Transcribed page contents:
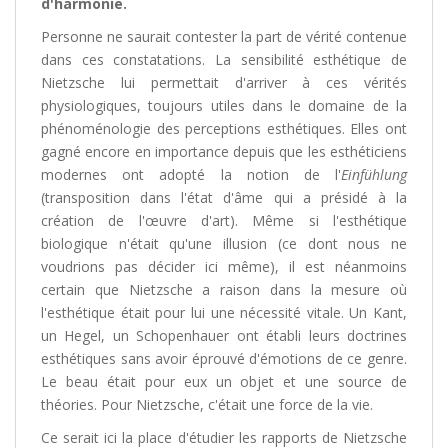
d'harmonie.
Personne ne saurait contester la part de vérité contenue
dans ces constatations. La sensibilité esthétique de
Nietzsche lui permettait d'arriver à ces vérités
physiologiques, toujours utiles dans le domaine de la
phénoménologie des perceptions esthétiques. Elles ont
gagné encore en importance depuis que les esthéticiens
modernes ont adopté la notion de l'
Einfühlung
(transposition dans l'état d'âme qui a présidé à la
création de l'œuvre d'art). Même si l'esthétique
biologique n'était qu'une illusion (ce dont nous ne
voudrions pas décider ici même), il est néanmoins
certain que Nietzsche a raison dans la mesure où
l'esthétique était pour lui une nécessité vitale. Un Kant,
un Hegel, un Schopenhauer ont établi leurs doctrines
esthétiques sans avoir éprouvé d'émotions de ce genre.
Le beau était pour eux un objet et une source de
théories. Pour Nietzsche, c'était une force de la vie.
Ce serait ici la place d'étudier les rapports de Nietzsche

==

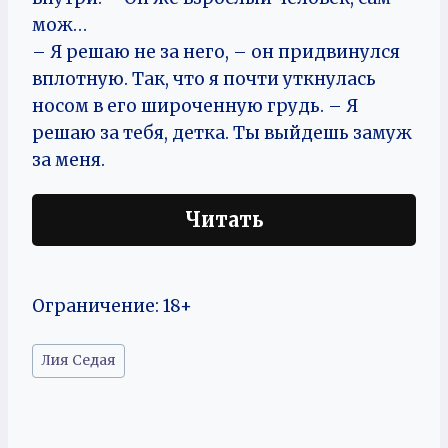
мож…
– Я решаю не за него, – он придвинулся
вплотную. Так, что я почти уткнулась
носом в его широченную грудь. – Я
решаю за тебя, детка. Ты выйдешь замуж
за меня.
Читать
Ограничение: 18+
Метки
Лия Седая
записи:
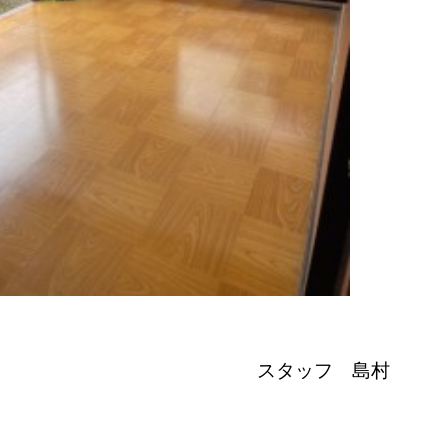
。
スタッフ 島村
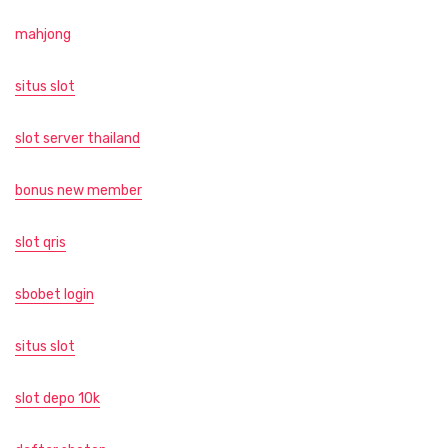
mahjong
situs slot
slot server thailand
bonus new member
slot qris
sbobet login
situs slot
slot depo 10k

==

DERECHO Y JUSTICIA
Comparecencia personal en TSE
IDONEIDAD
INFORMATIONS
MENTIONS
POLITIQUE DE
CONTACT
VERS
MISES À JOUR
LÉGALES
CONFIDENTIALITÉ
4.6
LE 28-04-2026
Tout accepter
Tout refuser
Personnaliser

* _Work to complete_: Of the records above, copy each line that includes "slot".

* _Output of the task_:
situs slot
slot server thailand
slot qris
situs slot
slot depo 10k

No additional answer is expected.